In the gardens of the colonial-era Victoria Falls Hotel on Sunday, Mugabe hosted more than a thousand dinner guests, regaling them with odes to the beauty of Africa and urging fellow African nations to open up their borders.

Zimbabwe was on its way back to international acceptance after years of isolation, he told the gathering.

The economic and political crisis, which he once again blamed on the West, had prevented Zimbabwe from participating in international bodies such as the UNWTO, he said.

But the formation of the unity government had “led to the somewhat softening of the stance against us on the part of our political and economic detractors”.

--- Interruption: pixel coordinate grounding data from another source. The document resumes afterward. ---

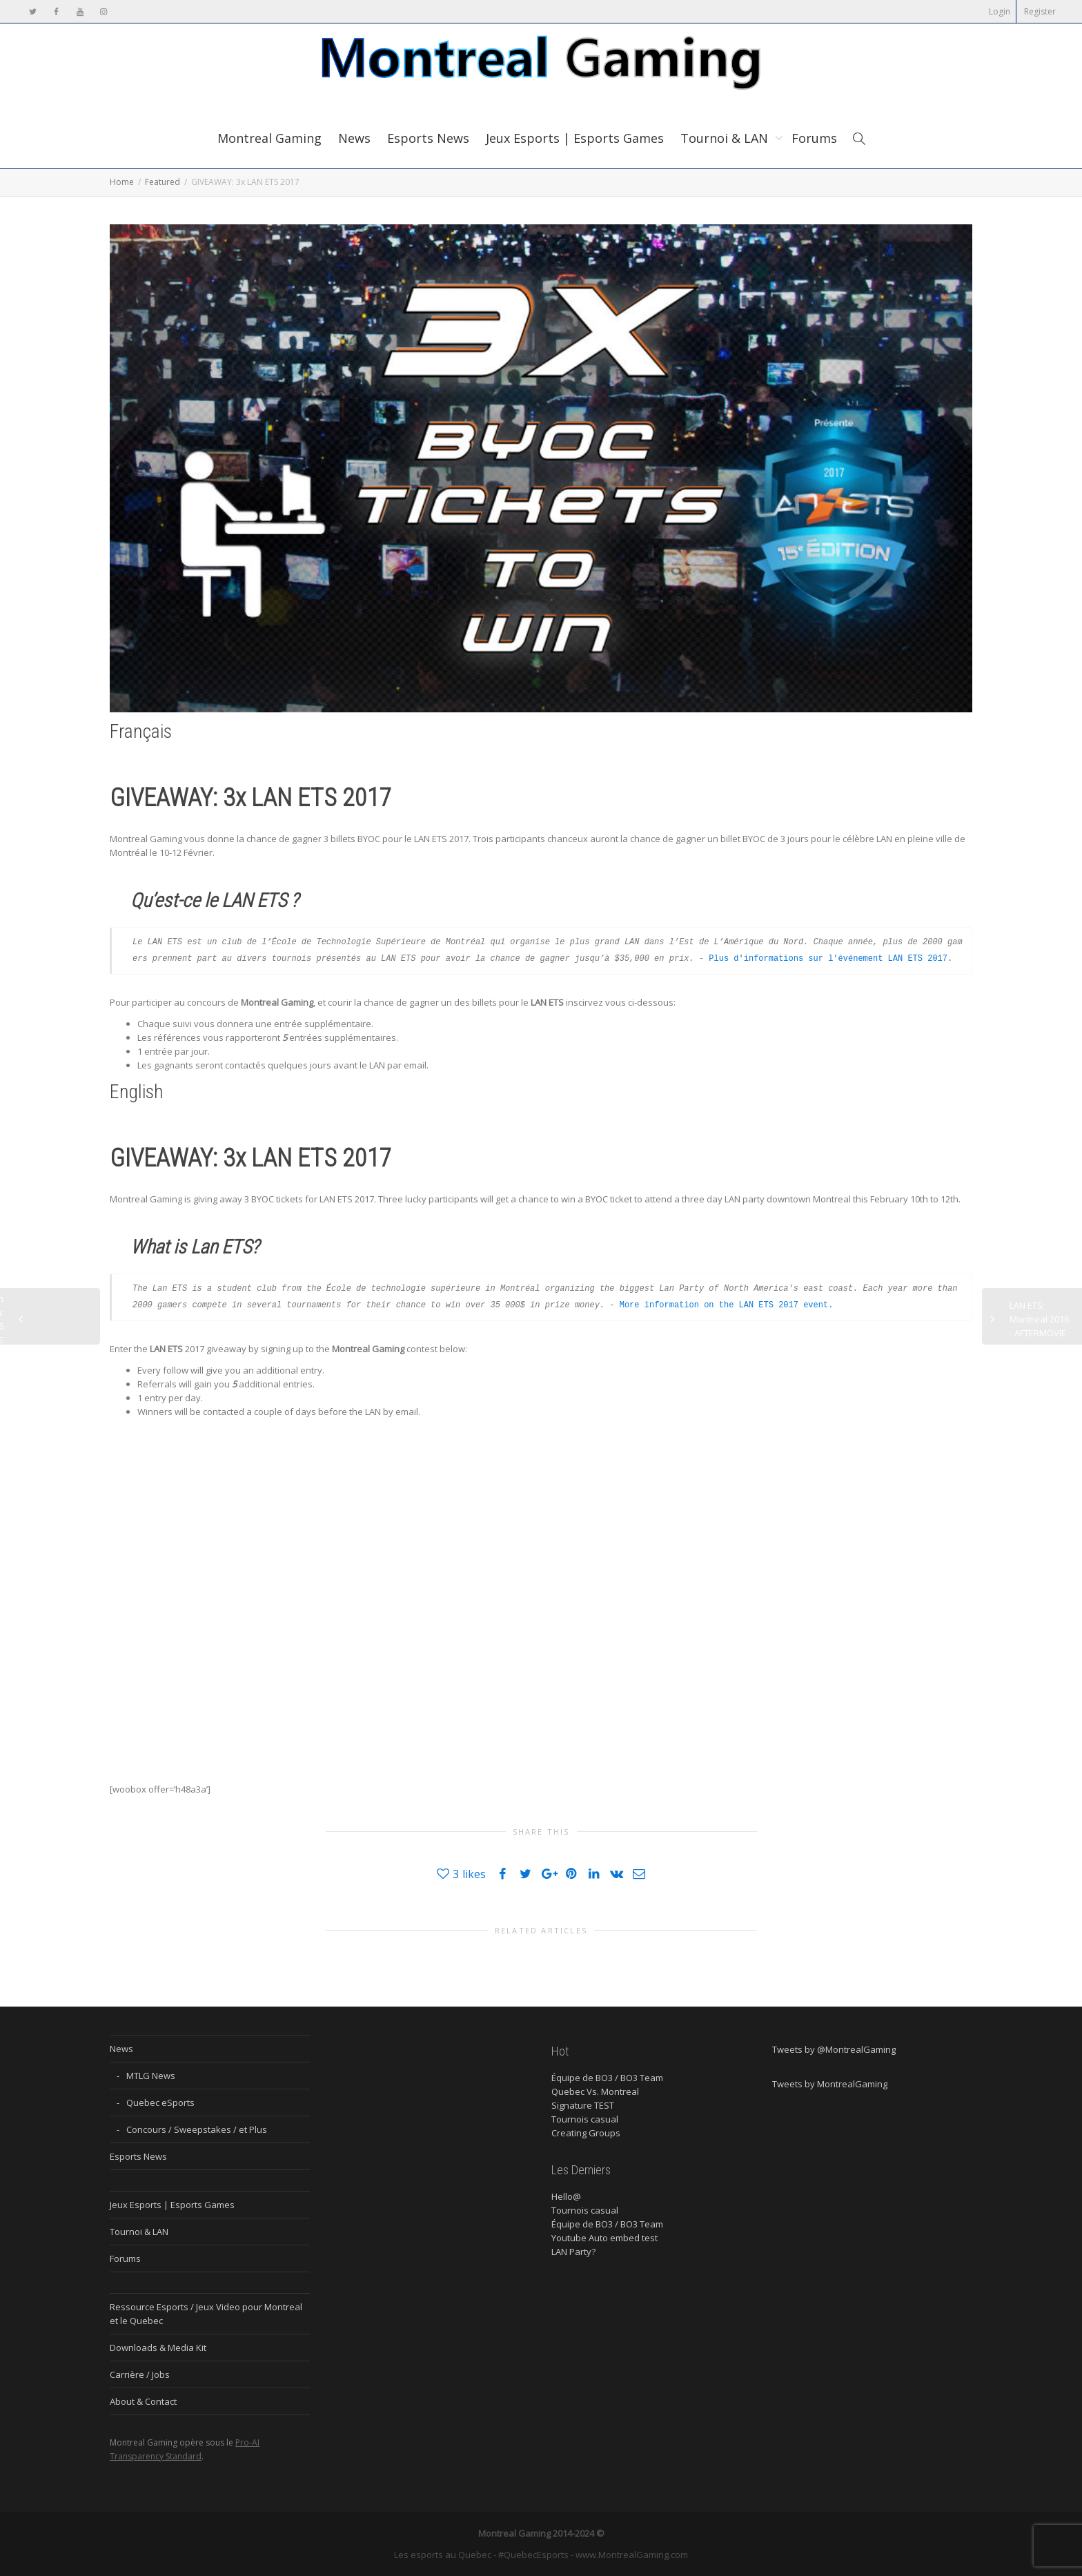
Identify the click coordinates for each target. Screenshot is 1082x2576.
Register (1040, 11)
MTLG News (150, 2075)
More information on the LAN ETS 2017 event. (727, 1305)
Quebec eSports (160, 2102)
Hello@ (566, 2196)
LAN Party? (573, 2251)
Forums (814, 138)
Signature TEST (582, 2105)
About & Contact (143, 2401)
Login (999, 11)
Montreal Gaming (269, 138)
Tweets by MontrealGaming (829, 2084)
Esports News (428, 138)
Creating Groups (585, 2133)
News (354, 138)
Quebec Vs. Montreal (595, 2091)
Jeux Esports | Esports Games (575, 138)
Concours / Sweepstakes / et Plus (196, 2129)
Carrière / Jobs (140, 2374)
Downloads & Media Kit (158, 2347)
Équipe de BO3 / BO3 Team (607, 2077)
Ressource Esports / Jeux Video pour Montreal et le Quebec (206, 2314)
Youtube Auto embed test (604, 2238)
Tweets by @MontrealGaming (834, 2049)
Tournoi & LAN (725, 138)
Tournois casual (584, 2119)
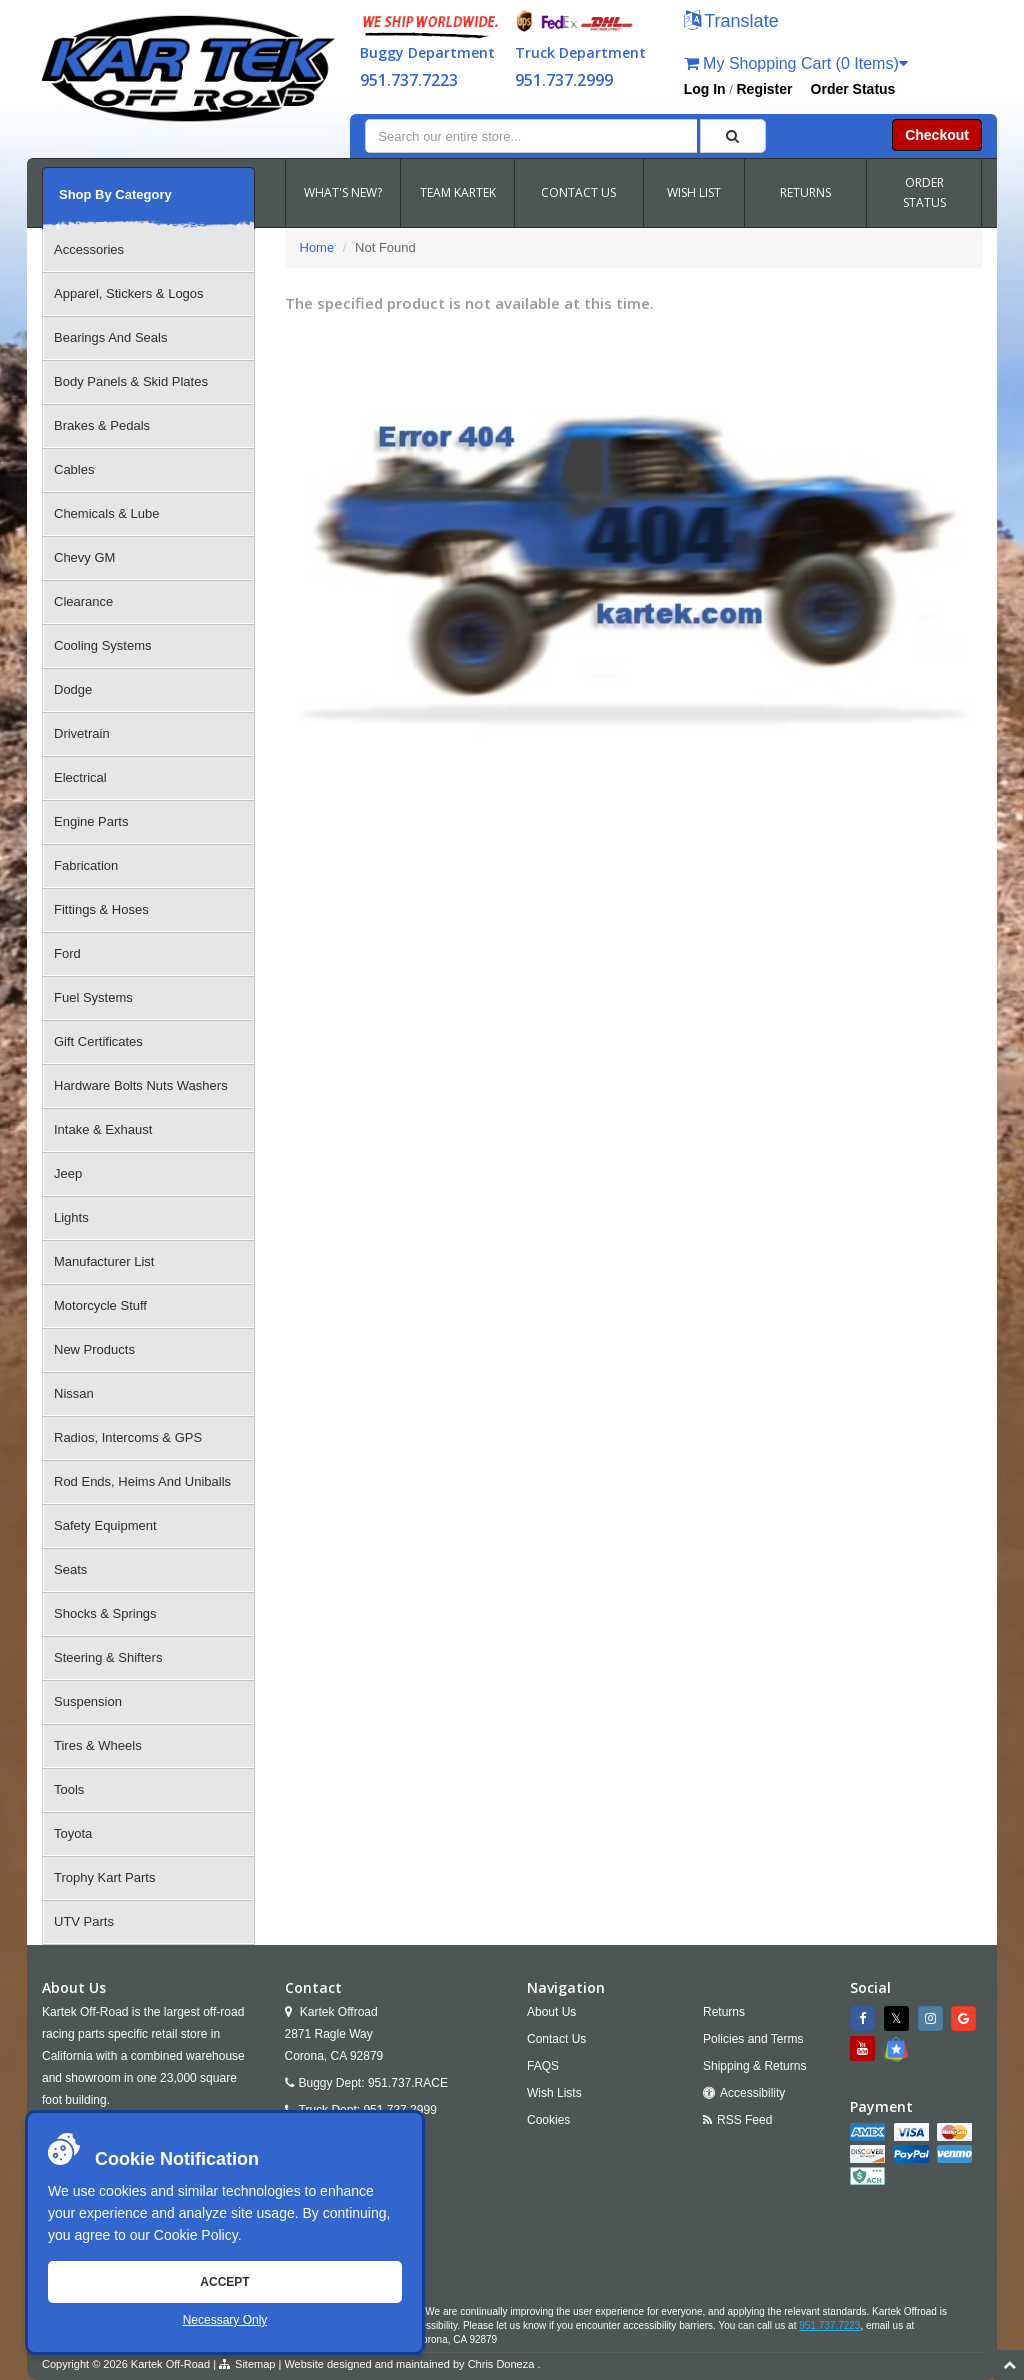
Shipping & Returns (754, 2066)
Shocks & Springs (105, 1613)
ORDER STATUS (924, 192)
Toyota (73, 1833)
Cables (74, 469)
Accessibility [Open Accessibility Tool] (752, 2093)
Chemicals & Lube (107, 513)
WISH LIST (694, 192)
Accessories (89, 249)
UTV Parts (84, 1921)
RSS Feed (744, 2120)
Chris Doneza (501, 2364)
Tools (69, 1789)
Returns (724, 2012)
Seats (70, 1569)
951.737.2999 (564, 80)
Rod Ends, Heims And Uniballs (142, 1481)
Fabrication (86, 865)
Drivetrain (82, 733)
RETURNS (805, 192)
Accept (224, 2282)
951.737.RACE (408, 2083)
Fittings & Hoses (101, 909)
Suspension (88, 1701)
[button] (731, 22)
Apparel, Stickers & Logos (129, 293)
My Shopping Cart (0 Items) (796, 63)
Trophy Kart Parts (104, 1877)
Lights (71, 1217)
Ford (67, 953)
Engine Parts (91, 821)
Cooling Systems (103, 645)
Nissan (74, 1393)
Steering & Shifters (108, 1657)
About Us (551, 2012)
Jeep (68, 1173)
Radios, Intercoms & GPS (128, 1437)
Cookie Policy (196, 2235)
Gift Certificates (98, 1041)
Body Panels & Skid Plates (131, 381)
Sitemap (255, 2364)
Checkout (937, 135)
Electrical (80, 777)
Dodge (73, 689)
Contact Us (556, 2039)
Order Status (853, 89)
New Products (94, 1349)
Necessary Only (225, 2320)
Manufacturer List (104, 1261)
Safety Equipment (105, 1525)
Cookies (548, 2120)
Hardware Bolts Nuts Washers (141, 1085)
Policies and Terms (753, 2039)
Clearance (83, 601)
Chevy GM (84, 557)
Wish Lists (554, 2093)
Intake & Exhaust (103, 1129)
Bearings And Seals (110, 337)
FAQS (543, 2066)
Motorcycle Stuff (100, 1305)
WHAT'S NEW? (343, 192)
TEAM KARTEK (458, 192)
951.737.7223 (409, 80)
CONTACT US (578, 192)
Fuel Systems (93, 997)
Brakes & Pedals (102, 425)
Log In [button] (705, 89)
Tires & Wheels (98, 1745)
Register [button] (765, 89)
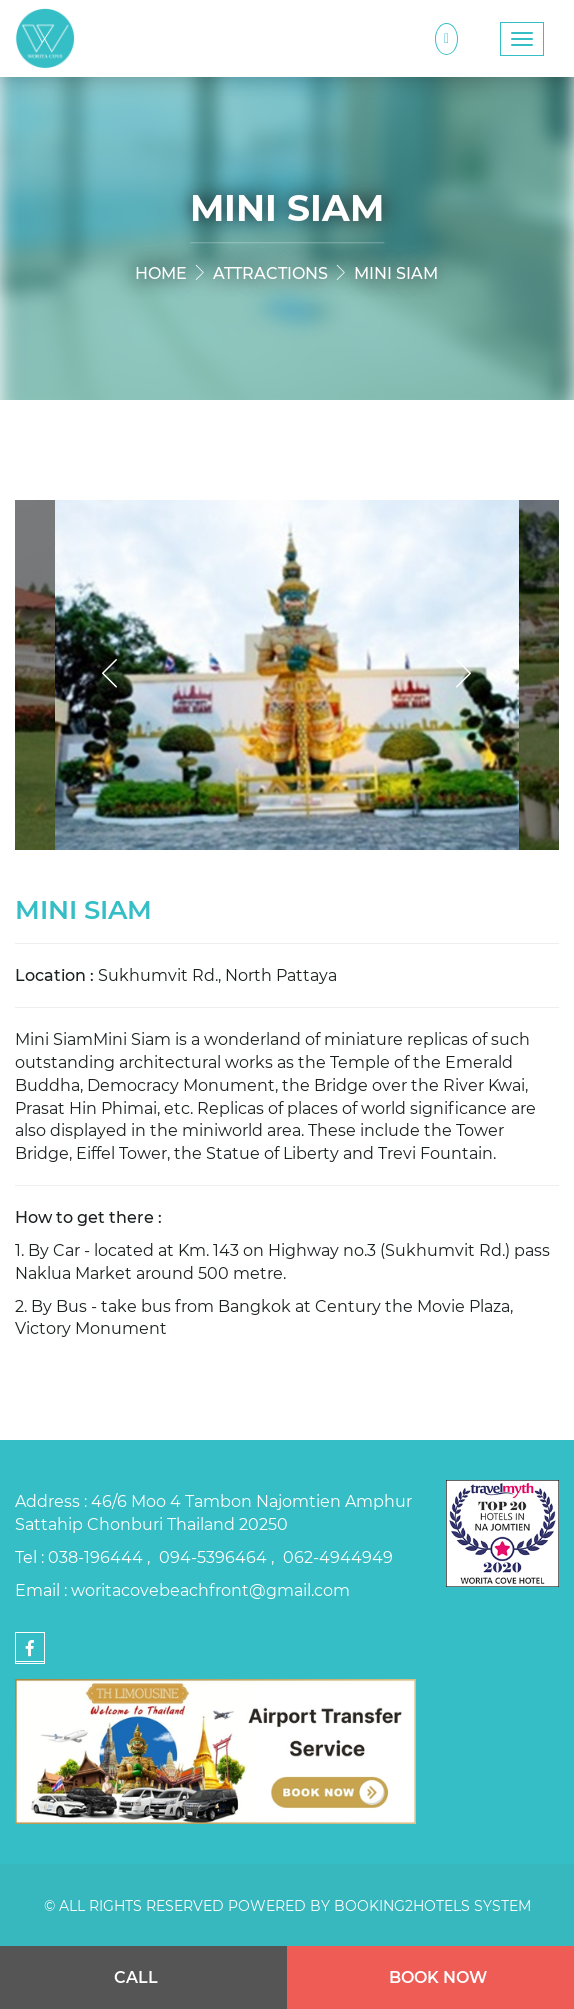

Now, he said, the country’s co-hosting of the UNWTO general assembly and its election to head the body’s Africa chapter showed that it was finally back where it belonged.

Committed to the values of the UN
Zimbabwe, he said, remained committed to the values of the UN, “not withstanding our adversity to the hegemonic tendencies of some of the world’s economic and military super-powers who dominate the organisation”.

Mugabe is calling for more open borders, saying Africa will not increase its share of global tourist arrivals if it does not promote intra-African tourism.

Seizing on his new role as “tourism ambassador”, Mugabe had guests eating out of his hand, waxing lyrical about Africa’s unique ­natural wonders.

“Here you will every morning wake up to the chirping of our birds and the aura of the African sun, and at the end of each day, go to sleep under the star-filled African sky,” he said, to loud cheers from the guests.